Another suggestion of Koshawaj is to set more standardized domains in the electronic medical record. In this way, the computer will know where to find specific information, thus reducing the error rate. Of course, the actual operation is not so simple, because many patients suffer from several diseases at the same time. Therefore, a standard form must be flexible enough to take all these complex situations into account.

But for the needs of diagnosis and treatment, doctors sometimes need to write down some free writing things in the medical records, which are certainly not fit in a small box. For example, the reason why a patient falls is very important if it is not caused by injury. But in the absence of context, software's understanding of free writing can only be described as "hit the big luck". When filtering data, people may do better if they use keywords to search, but it is inevitable that many relevant records will be missed.

Of course, in some cases, some seemingly dirty numbers are not really dirty. For example, Sullivan, vice president of Booz Allen Consulting, said that his team once analyzed the demographic data of customers for a luxury hotel chain, and suddenly found that the data showed that a group of teenagers from a wealthy Middle East country were frequent guests of the hotel.

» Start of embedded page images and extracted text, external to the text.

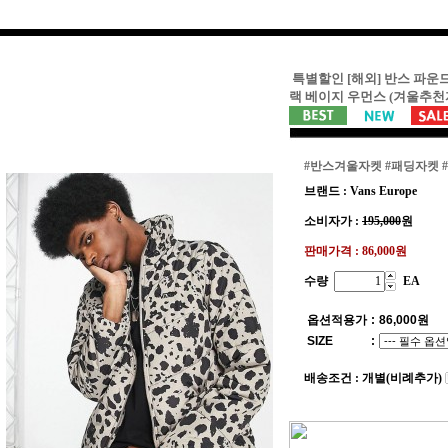
특별할인 [해외] 반스 파운
랙 베이지 우먼스 (겨울추
#반스겨울자켓
#패딩자켓
브랜드 : Vans Europe
소비자가 :
195,000
원
판매가격 :
86,000원
수량
EA
옵션적용가
:
86,000
원
SIZE
:
배송조건 : 개별(비례추가)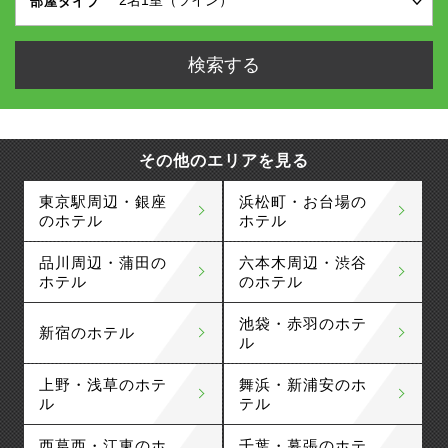
部屋タイプ
その他のエリアを見る
東京駅周辺・銀座
浜松町・お台場の
のホテル
ホテル
品川周辺・蒲田の
六本木周辺・渋谷
ホテル
のホテル
池袋・赤羽のホテ
新宿のホテル
ル
上野・浅草のホテ
舞浜・新浦安のホ
ル
テル
西葛西・江東のホ
千葉・幕張のホテ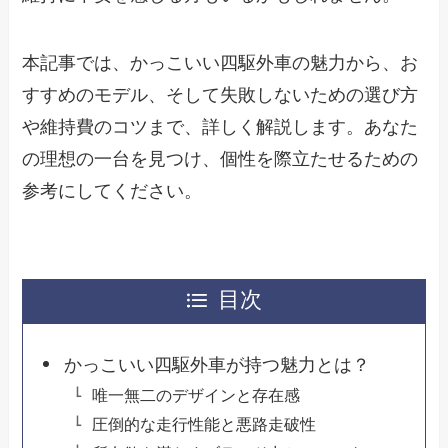
本記事では、かっこいい四駆外車の魅力から、お
すすめのモデル、そして失敗しないための選び方
や維持費のコツまで、詳しく解説します。あなた
の理想の一台を見つけ、個性を際立たせるための
参考にしてください。
目次
かっこいい四駆外車が持つ魅力とは？
唯一無二のデザインと存在感
圧倒的な走行性能と悪路走破性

Sullivan recalled: "There were a large group of 17 year olds staying in this hotel all over the world, and we thought: 'This is definitely not true.'"

But after doing some digging work, they found that this information was actually correct. This hotel has a large number of young customers, even the hotel itself is not aware of it, and the hotel has not done any promotion and publicity for these customers. All customers under the age of 22 are automatically included in the "low-income" group by the company's computer. Hotel executives have never considered how much money these children have.

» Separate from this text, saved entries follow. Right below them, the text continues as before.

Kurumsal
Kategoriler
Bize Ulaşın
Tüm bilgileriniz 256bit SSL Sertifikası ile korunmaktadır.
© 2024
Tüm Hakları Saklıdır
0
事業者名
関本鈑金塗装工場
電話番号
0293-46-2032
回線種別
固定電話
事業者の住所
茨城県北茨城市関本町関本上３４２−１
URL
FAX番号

"I think it would be more difficult to build a model without outliers," Sullivan said

Even if the data is obviously dirty sometimes, it can still be of great use sometimes. For example, Google's spelling correction technology mentioned above. It can automatically recognize misspelled words and then provide alternative spelling. The reason why this tool has such a magical function is that Google has collected hundreds of millions or even billions of misspelled words in the past few years. Therefore, dirty data can also be turned into treasure.

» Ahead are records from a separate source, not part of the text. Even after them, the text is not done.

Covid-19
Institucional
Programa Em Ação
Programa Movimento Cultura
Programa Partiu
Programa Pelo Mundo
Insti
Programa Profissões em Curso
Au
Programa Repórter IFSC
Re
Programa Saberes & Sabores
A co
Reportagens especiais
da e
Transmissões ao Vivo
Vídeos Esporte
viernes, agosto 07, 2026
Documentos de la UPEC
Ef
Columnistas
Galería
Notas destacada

In the end, it is people rather than machines that draw conclusions from big data. Although the computer can organize millions of documents, it cannot really interpret it. Data purification is a process of trial and error to facilitate people to draw conclusions from data. Although big data has been regarded as a magic tool that can improve business profits and benefit all mankind, it is also a headache.

Sullivan pointed out: "The concept of failure is quite another matter in data science. If we do not fail 10 or 12 times a day to try and make mistakes, they will not give correct results."